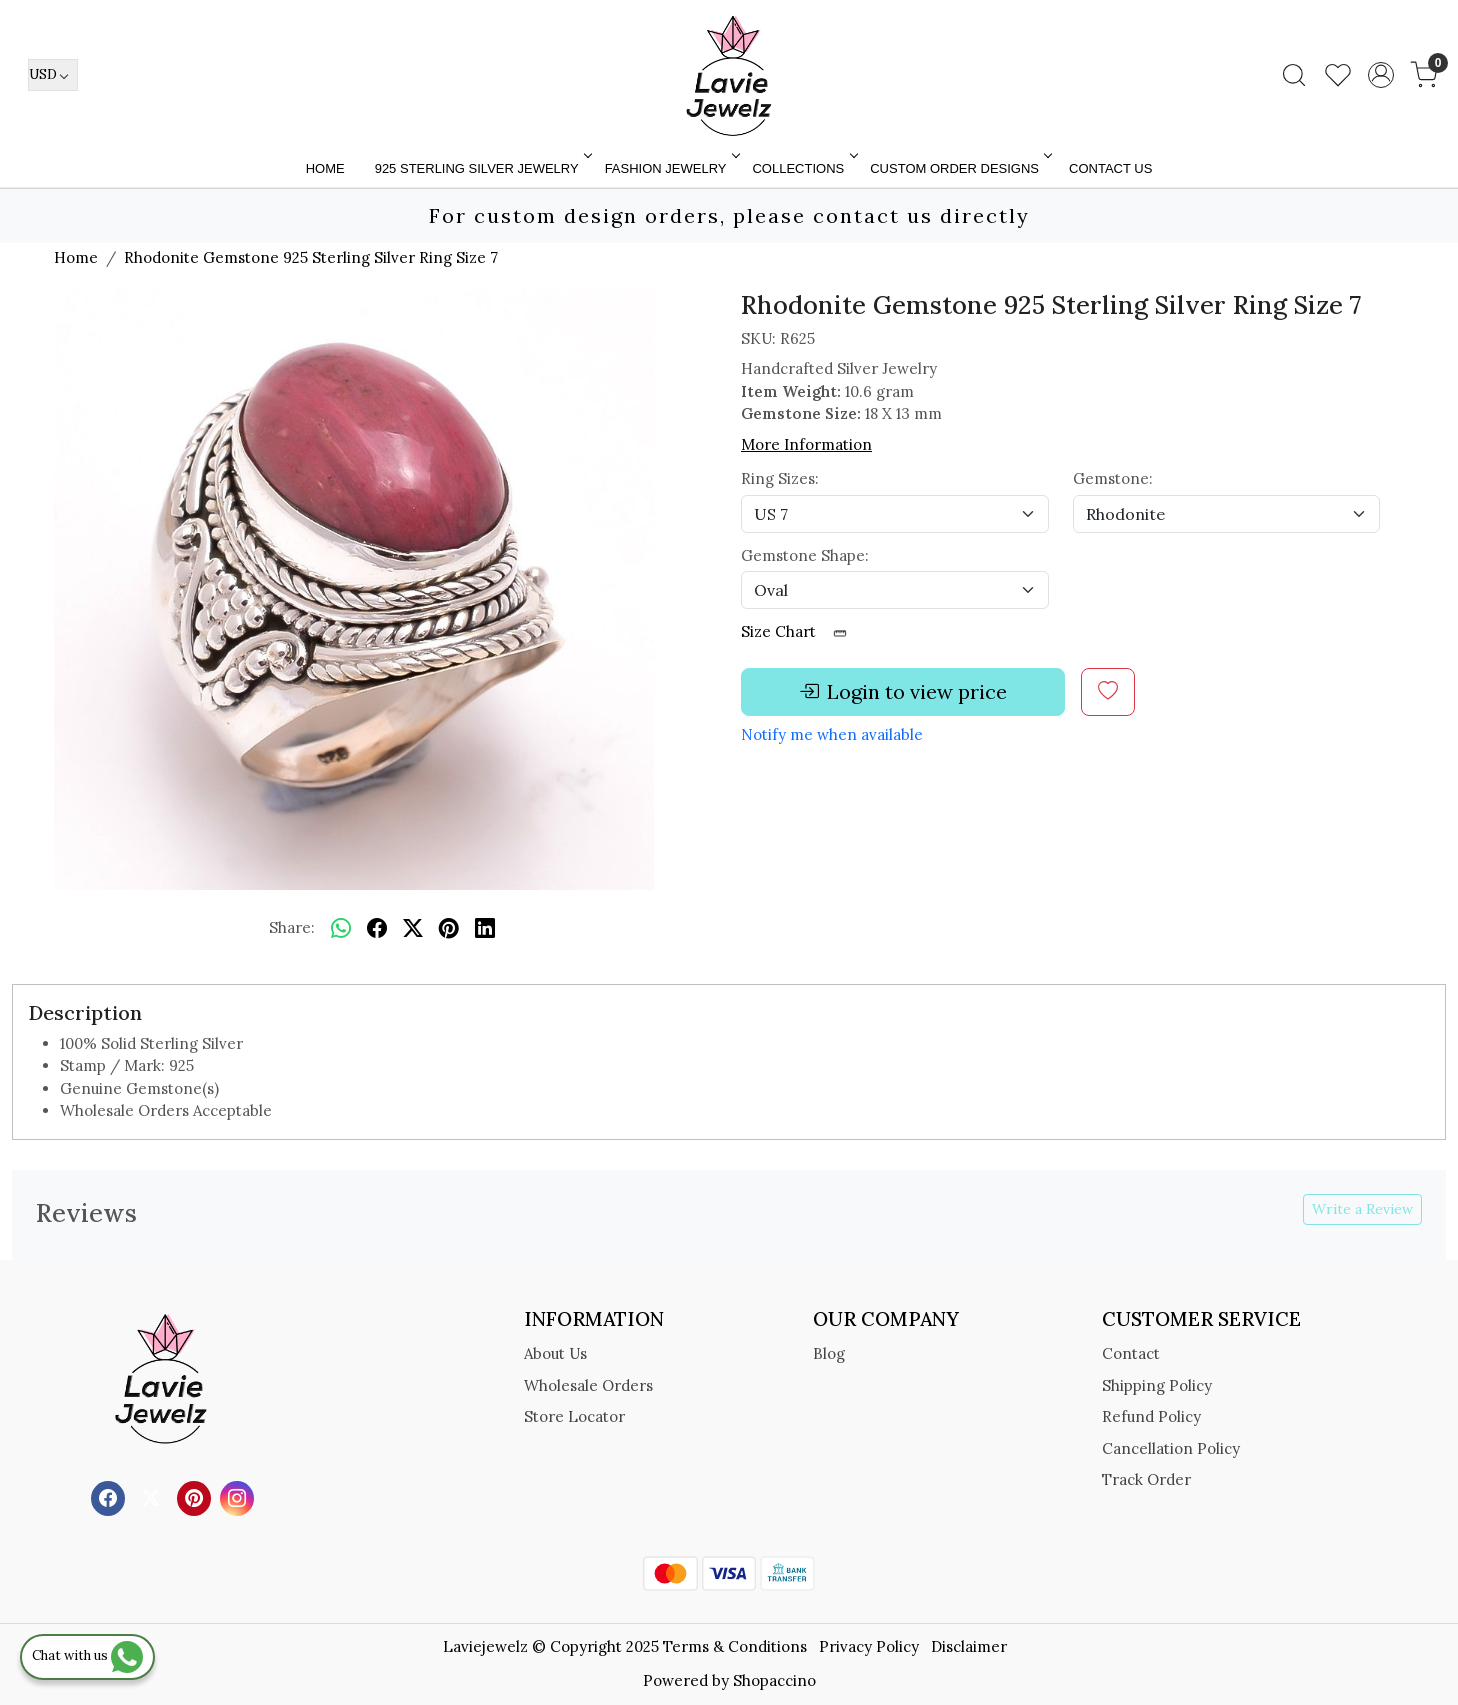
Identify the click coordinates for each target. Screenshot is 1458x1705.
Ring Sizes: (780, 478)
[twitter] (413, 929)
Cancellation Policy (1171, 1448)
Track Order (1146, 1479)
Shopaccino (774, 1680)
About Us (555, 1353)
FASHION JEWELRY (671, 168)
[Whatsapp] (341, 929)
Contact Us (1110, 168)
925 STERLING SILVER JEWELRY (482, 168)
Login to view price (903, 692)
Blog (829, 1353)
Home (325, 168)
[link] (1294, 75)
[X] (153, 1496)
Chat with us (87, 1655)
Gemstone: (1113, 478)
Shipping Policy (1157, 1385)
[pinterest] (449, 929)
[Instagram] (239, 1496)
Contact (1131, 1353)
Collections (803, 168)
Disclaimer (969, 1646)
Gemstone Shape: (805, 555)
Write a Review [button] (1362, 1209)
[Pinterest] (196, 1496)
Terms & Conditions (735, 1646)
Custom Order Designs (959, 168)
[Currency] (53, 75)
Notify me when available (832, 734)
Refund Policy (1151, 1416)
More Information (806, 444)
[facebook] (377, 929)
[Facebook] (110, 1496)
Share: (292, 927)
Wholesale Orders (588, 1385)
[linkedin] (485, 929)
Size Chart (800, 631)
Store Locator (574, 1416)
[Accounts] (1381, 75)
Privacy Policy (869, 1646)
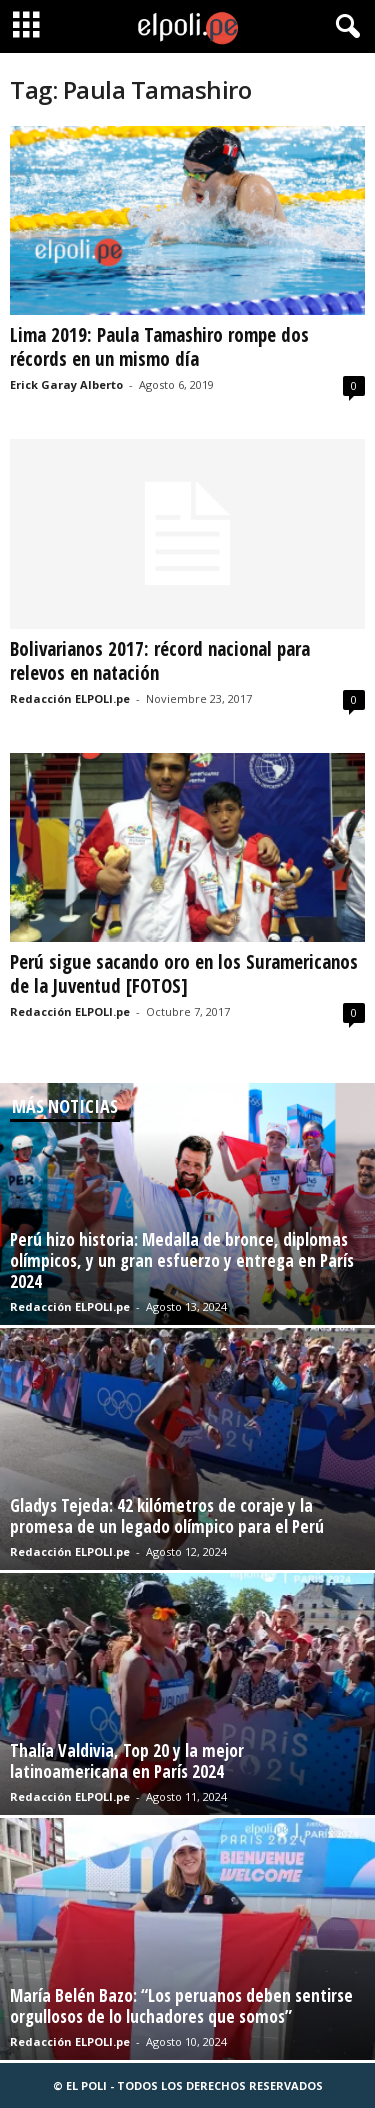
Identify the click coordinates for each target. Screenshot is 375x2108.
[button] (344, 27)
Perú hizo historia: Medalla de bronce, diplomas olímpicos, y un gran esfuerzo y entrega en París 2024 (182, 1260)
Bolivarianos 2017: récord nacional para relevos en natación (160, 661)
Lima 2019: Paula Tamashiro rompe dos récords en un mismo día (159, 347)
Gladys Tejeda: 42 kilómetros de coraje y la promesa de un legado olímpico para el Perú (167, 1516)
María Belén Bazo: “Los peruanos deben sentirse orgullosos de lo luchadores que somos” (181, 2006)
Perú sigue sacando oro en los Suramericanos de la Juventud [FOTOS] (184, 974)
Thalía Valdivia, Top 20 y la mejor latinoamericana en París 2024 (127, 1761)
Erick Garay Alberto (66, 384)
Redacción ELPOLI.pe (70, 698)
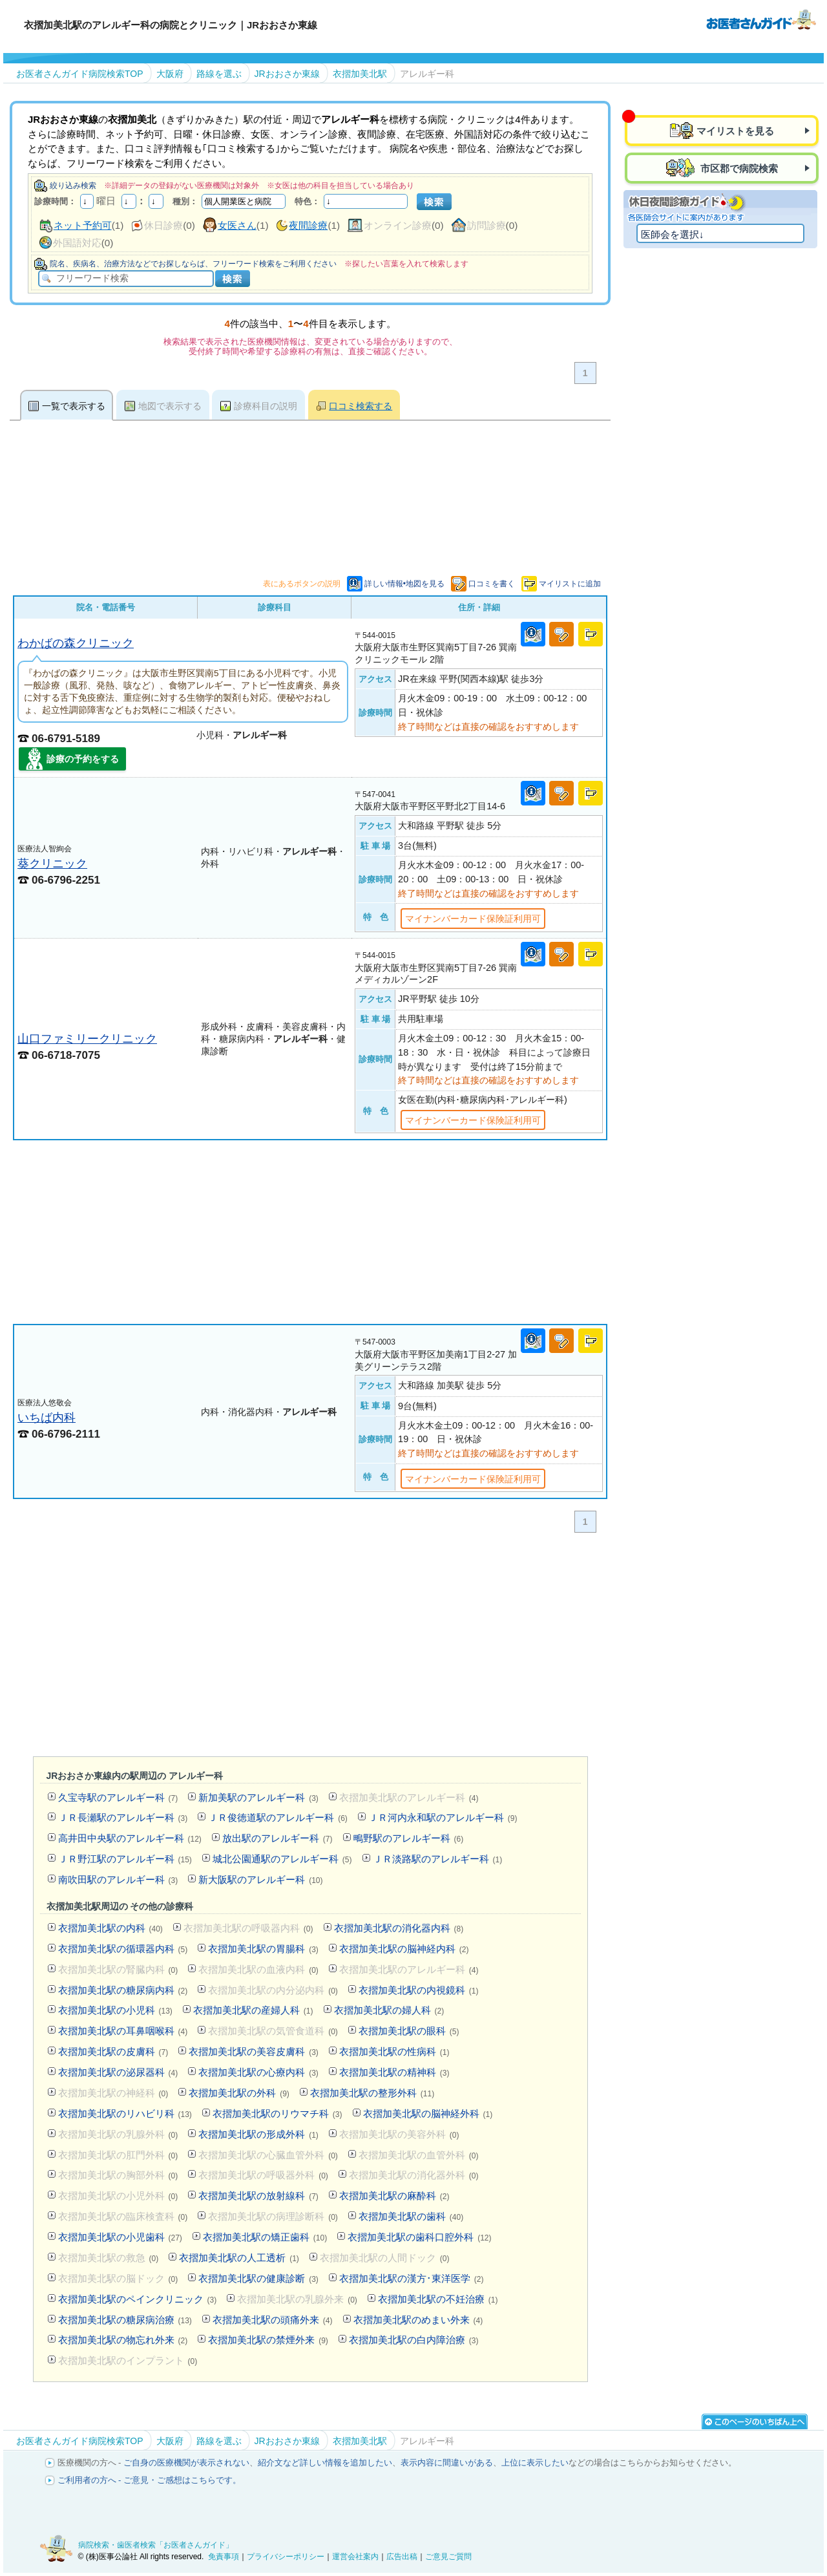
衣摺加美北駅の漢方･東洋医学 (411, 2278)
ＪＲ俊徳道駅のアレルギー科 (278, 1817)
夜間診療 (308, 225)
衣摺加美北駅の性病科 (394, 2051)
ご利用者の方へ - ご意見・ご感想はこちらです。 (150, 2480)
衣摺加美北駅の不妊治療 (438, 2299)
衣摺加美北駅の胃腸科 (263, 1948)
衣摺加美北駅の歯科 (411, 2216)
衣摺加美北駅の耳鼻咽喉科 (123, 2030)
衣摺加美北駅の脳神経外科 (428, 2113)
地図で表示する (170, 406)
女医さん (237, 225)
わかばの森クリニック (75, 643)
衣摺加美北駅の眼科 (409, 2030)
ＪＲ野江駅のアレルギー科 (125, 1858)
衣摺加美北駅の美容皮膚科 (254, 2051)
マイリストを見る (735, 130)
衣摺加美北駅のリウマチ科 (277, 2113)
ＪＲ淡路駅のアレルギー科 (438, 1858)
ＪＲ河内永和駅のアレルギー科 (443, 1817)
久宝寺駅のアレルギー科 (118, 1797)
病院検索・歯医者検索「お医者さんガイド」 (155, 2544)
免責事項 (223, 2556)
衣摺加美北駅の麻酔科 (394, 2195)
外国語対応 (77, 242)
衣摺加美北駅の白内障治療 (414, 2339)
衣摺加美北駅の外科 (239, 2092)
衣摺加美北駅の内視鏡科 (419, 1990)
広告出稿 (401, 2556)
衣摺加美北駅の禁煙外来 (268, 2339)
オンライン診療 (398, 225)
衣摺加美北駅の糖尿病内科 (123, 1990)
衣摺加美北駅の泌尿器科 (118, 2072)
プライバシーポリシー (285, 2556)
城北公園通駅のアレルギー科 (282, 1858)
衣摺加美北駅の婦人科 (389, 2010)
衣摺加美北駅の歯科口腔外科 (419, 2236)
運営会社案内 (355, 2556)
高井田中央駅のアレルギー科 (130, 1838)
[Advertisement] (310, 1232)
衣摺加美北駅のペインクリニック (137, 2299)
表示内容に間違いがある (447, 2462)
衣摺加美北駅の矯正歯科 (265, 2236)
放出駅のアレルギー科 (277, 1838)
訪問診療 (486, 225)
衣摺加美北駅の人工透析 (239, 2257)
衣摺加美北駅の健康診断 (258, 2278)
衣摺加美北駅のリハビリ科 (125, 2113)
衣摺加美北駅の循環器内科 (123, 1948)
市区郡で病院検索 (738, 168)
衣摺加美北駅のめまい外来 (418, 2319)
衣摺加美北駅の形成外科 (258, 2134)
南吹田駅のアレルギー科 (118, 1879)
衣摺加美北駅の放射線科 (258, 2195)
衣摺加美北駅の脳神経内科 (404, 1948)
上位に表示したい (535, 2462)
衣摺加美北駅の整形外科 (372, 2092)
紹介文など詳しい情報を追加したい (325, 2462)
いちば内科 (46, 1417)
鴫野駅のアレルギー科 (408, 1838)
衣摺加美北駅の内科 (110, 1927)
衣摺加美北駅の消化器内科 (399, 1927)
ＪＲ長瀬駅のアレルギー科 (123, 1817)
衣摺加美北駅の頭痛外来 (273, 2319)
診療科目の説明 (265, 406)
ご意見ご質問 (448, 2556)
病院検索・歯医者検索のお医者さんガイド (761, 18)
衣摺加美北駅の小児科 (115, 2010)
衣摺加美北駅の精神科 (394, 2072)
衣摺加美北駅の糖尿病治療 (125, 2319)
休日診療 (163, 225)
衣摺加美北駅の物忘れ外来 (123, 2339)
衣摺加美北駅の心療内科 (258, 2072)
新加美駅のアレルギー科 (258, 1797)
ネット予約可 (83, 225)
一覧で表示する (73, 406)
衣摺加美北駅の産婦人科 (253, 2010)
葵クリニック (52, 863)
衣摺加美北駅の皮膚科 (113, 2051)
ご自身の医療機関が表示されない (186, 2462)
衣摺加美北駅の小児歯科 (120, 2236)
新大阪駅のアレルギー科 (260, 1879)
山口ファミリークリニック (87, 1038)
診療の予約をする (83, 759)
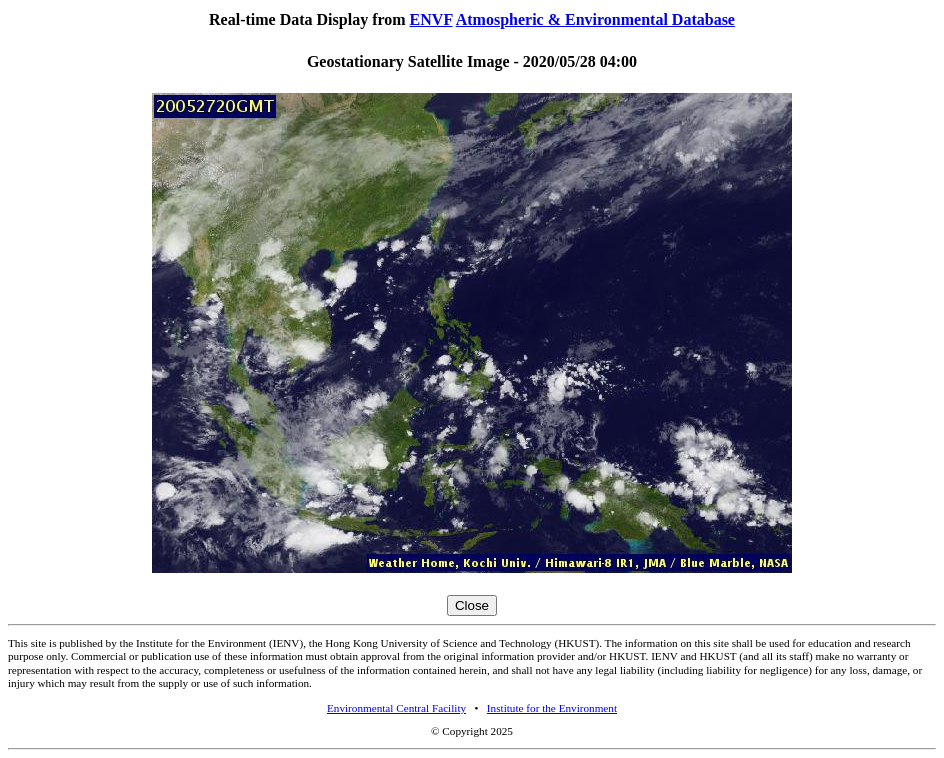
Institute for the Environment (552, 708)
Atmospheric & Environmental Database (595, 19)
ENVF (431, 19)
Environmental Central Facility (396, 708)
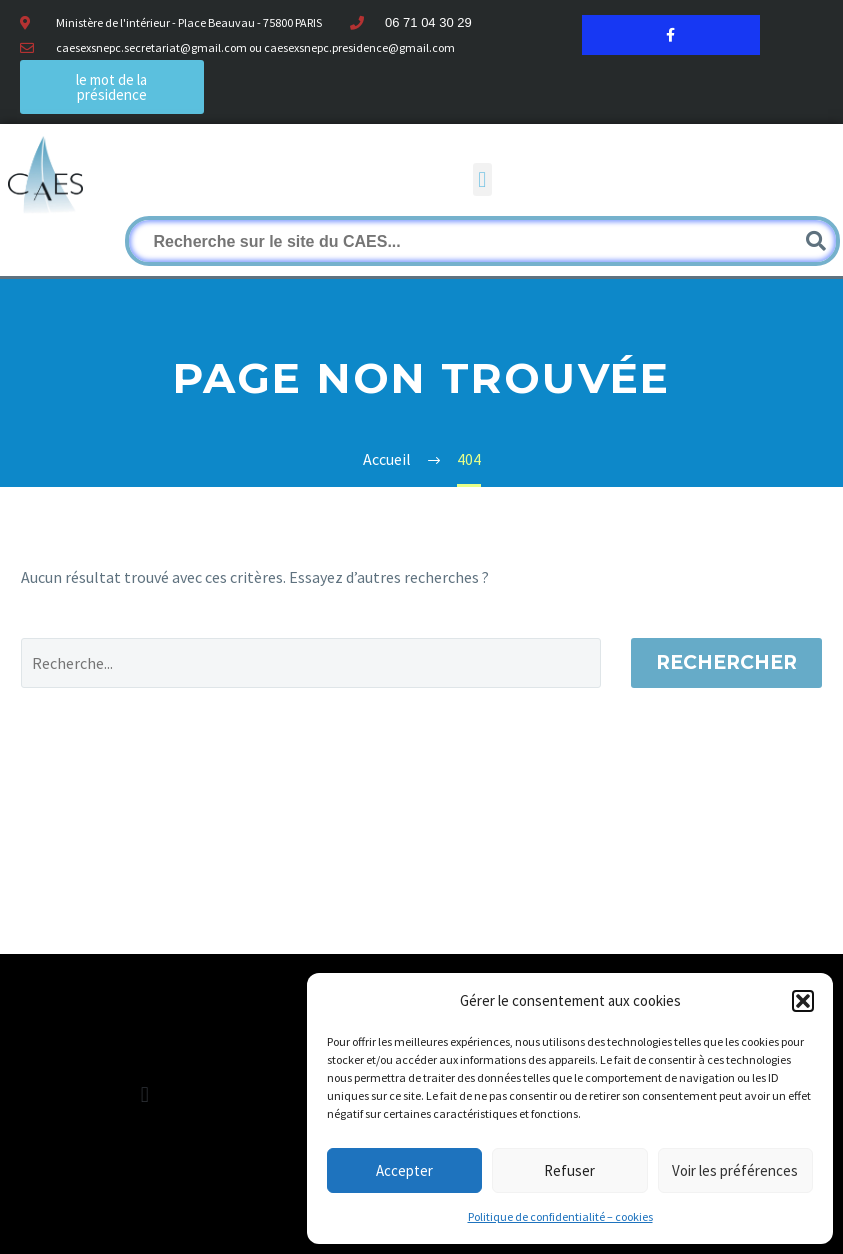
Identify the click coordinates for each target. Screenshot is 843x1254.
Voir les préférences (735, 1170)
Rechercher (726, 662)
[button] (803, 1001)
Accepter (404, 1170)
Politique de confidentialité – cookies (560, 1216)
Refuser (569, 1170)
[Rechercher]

==========

■ **Your assignment**: Wherever the line holding "衣摺加美北駅の小児科 (115, 2010)" falls in the entries above, copy exactly from it through the line holding "山口ファミリークリニック (87, 1038)", inclusive, and add nothing.

■ **Your solution**:
衣摺加美北駅の小児科 (115, 2010)
衣摺加美北駅の精神科 (394, 2072)
衣摺加美北駅の糖尿病治療 (125, 2319)
休日診療 (163, 225)
衣摺加美北駅の物忘れ外来 (123, 2339)
衣摺加美北駅の心療内科 (258, 2072)
新加美駅のアレルギー科 (258, 1797)
ネット予約可 (83, 225)
一覧で表示する (73, 406)
衣摺加美北駅の産婦人科 (253, 2010)
葵クリニック (52, 863)
衣摺加美北駅の皮膚科 (113, 2051)
ご自身の医療機関が表示されない (186, 2462)
衣摺加美北駅の小児歯科 (120, 2236)
新大阪駅のアレルギー科 (260, 1879)
山口ファミリークリニック (87, 1038)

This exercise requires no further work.